Monday, January 21, 2008

MapReduce Again

MapReduce is a parallel programming environment. It is successfully used at Google, and perhaps elsewhere. This has generated some inspiration, some frustration and alas, some angst.
  • First some inspiration. The XLDB meeting at Stanford got scientists with *really* large scale data analyses problems to meet with academic researchers, corporate customers and vendors. A somewhat optimistic view there was that these applications needed MapReduce. In principle, a parallel shared-nothing programming system will be useful, but it seems to me that high energy physics and astronomy need sophisticated analyses, different from the kind of analyses at Google for which the design of MapReduce is optimized.
  • Next the frustration. When an Engineer asks me how to find the shortest edit distance between two strings on a single processor machine, I can immediately point them to Dynamic Programming and a classic Algorithms textbook. As a theory+algorithms researcher, I am frustrated when an engineer asks me how to solve a graph problem on MapReduce and I cannot immediately point to a upper/lower bound or a usable theory. See initial theory here.

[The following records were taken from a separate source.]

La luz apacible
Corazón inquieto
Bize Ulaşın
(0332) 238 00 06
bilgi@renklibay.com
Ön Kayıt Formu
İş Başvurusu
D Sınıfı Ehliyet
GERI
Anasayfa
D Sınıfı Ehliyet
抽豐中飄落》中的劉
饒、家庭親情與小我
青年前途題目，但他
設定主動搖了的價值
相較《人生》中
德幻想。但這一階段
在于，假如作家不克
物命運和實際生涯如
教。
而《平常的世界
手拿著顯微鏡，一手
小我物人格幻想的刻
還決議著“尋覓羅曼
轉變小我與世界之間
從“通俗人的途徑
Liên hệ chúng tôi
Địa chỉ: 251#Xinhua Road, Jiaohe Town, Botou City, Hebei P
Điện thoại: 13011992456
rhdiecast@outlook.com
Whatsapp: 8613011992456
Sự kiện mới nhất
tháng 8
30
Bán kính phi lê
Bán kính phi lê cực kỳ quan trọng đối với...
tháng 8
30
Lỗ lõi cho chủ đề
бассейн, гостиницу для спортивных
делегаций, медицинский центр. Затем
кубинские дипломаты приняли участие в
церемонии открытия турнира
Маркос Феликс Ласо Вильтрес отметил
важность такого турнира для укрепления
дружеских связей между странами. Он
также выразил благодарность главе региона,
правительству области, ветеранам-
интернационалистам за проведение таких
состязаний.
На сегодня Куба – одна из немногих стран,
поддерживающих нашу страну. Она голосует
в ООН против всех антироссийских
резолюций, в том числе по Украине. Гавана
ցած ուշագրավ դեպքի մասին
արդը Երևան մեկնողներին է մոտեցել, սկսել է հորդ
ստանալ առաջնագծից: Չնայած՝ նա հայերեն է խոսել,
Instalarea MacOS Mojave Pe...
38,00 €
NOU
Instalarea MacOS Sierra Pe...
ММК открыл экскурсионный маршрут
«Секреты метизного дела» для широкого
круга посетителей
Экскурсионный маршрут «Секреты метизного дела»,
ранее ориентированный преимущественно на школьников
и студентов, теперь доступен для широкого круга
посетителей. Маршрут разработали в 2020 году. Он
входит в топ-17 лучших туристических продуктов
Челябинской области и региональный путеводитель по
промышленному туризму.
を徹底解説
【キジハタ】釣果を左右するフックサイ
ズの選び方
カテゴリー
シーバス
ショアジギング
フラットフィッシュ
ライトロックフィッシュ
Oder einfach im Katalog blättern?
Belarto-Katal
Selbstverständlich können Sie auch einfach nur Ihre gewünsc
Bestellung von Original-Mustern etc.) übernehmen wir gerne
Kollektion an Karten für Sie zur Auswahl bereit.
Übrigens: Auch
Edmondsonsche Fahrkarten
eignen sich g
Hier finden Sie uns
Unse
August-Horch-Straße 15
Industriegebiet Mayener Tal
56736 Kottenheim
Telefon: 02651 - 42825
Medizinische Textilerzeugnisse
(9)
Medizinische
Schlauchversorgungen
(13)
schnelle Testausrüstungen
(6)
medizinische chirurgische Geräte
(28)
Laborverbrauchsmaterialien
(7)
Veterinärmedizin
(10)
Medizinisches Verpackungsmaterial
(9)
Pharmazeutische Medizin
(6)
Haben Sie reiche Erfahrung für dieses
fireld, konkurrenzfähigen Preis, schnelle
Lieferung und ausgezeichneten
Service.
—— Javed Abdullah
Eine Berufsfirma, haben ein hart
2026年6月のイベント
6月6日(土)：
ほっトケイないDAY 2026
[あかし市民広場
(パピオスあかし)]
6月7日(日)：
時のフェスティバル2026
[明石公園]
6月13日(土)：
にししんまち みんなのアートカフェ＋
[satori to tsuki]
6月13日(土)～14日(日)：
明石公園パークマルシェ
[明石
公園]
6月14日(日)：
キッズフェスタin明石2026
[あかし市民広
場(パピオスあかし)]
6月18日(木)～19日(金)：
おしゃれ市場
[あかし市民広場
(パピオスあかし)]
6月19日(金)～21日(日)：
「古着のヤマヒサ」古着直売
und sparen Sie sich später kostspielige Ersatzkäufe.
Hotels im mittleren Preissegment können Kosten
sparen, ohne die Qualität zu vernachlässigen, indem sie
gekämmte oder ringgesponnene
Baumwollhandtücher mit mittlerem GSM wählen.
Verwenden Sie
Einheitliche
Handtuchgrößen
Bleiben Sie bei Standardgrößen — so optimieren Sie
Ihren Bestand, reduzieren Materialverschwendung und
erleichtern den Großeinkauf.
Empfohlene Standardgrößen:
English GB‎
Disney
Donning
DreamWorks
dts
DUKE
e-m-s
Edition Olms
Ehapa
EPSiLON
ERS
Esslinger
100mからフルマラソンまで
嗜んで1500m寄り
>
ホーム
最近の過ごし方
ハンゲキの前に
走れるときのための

  • Finally the angst. The database research community tends to be focused more on concepts and abstract solutions, and less on systems. A recent blog article describes some of their angst in not seeing the basic elements of a relational database in MapReduce. This angst is misplaced as comments and articles point out.
MapReduce is a working system that hands-on programmers find effective. More ideas from parallel computing, algorithms, relational databases or whatever that can make it more powerful, useful and more amenable to being analyzed and understood, will be good.